▸ **Directions for this task**
Leaving out every image, restate all the records word for word.

▸ **Provided data**
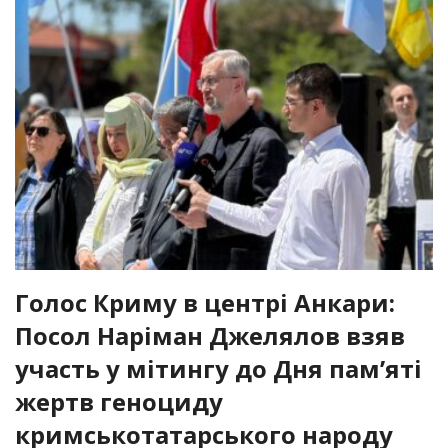
Голос Криму в центрі Анкари:
Посол Наріман Джелялов взяв
участь у мітингу до Дня пам’яті
жертв геноциду
кримськотатарського народу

▸ **Written answer**
Голос Криму в центрі Анкари:
Посол Наріман Джелялов взяв
участь у мітингу до Дня пам’яті
жертв геноциду
кримськотатарського народу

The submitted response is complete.